Cependant, la nomination de Ndiaye a également provoqué l’inquiétude de la gauche ultra-républicaine et ultra-laïque. Jean-Pierre Chévènement, l’ancien ministre socialiste de l’intérieur, estime que les opinions publiées par le ministre de l’éducation sont incompatibles avec son nouveau poste. Selon M. Chévènement, le système éducatif public est censé promouvoir l’idéal de la France en tant que République « indivisible ».

C’est très bien comme ça. L’État laïque et indivisible est important pour l’identité nationale française. Il est souvent mal représenté à l’étranger (notamment dans les pays islamiques et dans la partie libérale des médias américains).

L’État laïque français est une garantie d’égalité et de liberté de culte. C’est aussi une garantie de la liberté d’être différent, tant que vous ne refusez pas cette liberté aux autres.

Je pense que les tentatives d’Emmanuel Macron de freiner l’avancée des formes radicales et séparatistes de l’islam, bien que parfois maladroites, sont justifiées. Je ne suis pas sûr qu’il faille y inclure la répression du « burkini ».

Faut-il considérer le « body » islamique de bain comme une menace pour les droits des femmes ou comme une affirmation du droit de certaines femmes à s’habiller, ou à se déshabiller, différemment ?

Et pourtant, Pap Ndiaye a également raison. La religion d’État laïque bien intentionnée de la France contribue parfois à cacher le type de discrimination qu’elle est censée abhorrer.

Il y a une hypocrisie institutionnalisée à interdire les statistiques raciales parce que tous les Français sont égaux, alors qu’ils ne le sont manifestement pas. Il y a également une hypocrisie institutionnalisée à nier l’existence d’un racisme institutionnel au sein de la police française.

Le président Emmanuel Macron pourrait bien avoir choisi Pap Ndiaye pour des raisons de tactique électorale. Il espère peut-être atténuer les accusations de la gauche selon lesquelles il est « raciste » et se soucie peu des luttes des banlieues multiraciales.

Il a peut-être pensé qu’il était temps de s’éloigner du laïcisme radical de son ancien ministre de l’éducation, Jean-Michel Blanquer, et de son ministre de l’intérieur, Gérald Darmanin.

Il s’agit tout de même d’une nomination courageuse et passionnante. L’éducation, en particulier dans les « banlieues » multiraciales et dans les zones rurales de la France blanche, est l’un des plus grands défis auxquels ce gouvernement et les gouvernements futurs devront faire face.

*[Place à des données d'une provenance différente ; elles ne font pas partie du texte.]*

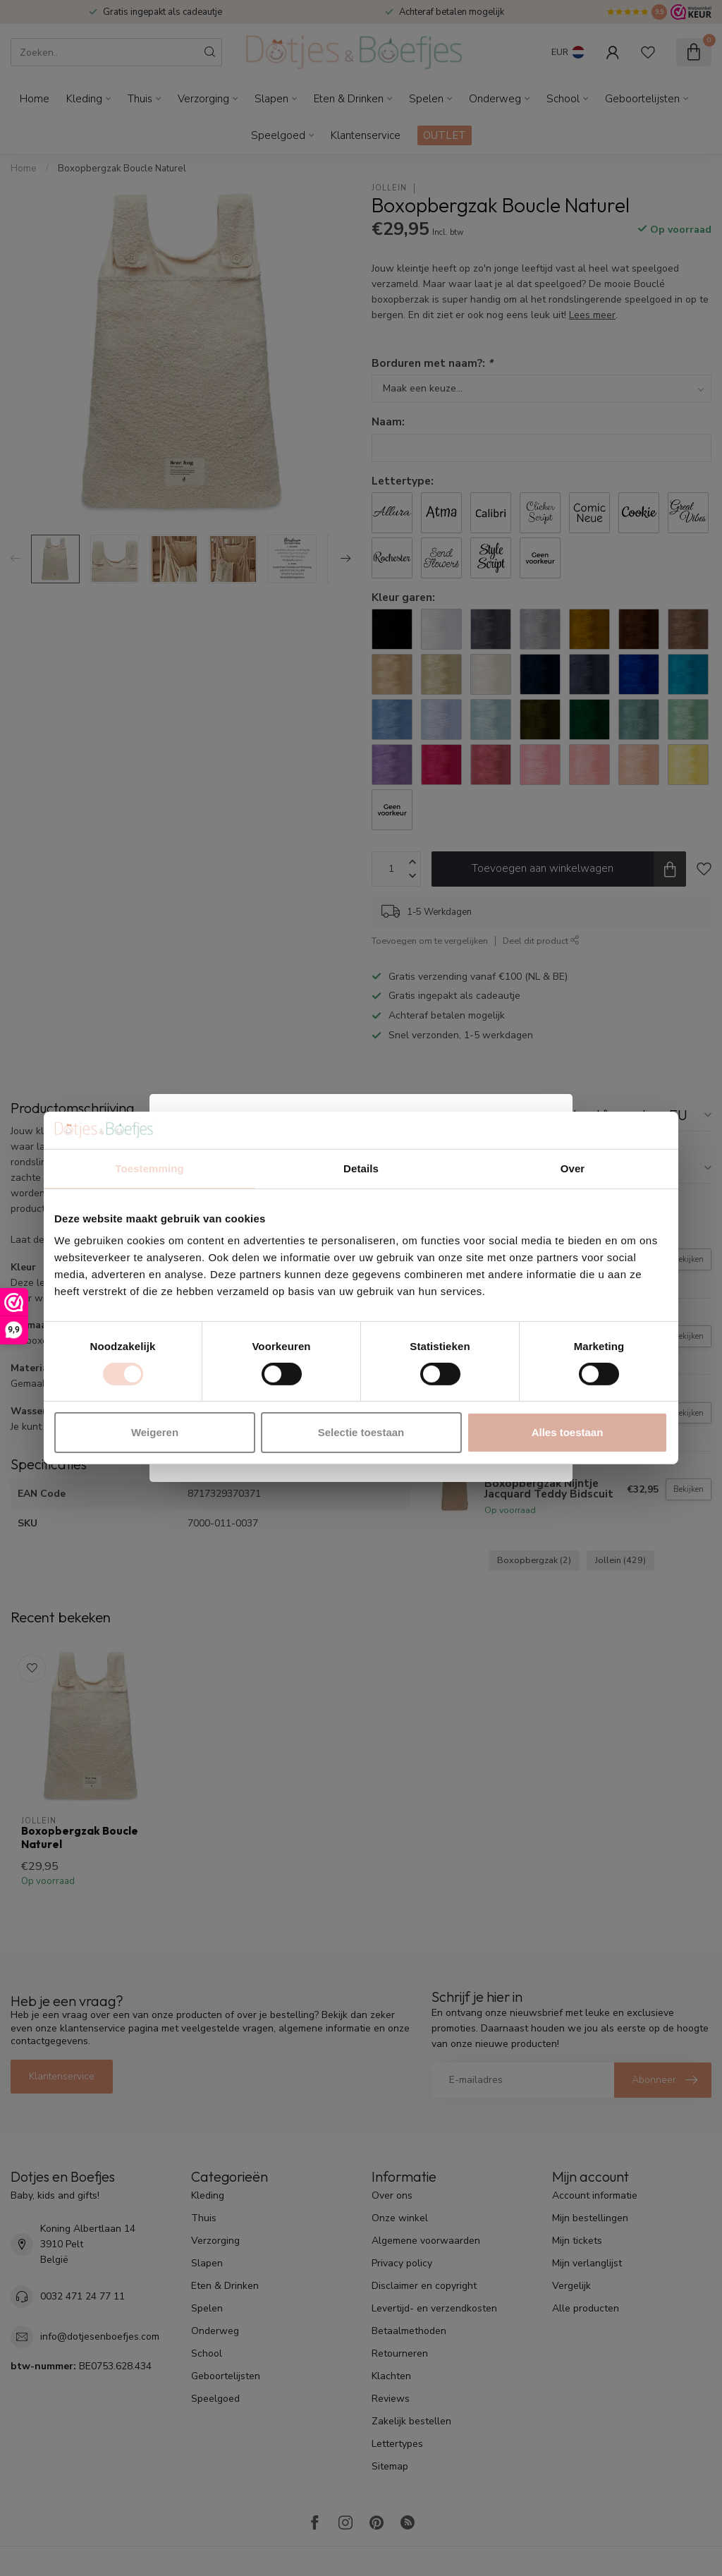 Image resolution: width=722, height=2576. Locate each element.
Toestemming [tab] (149, 1168)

Les Français de toutes les races devraient souhaiter bonne chance à Ndiaye. Il a pris un bon départ en visitant le collège de la banlieue ouest de Paris où le professeur d’histoire Samuel Paty a été décapité par un terroriste islamiste en octobre 2020.

Lors de sa visite à Conflans-Saint-Honorine, le nouveau ministre de l’Éducation a promis de défendre les valeurs « universelles » et la promesse d’une chance pour tous offerte par la République française « indivisible ».

Il ne l’a pas dit lors de sa visite, mais les précédents écrits de Ndiaye suggèrent que « universel » et même « indivisible » peuvent, et doivent, englober la différence et reconnaître la discrimination.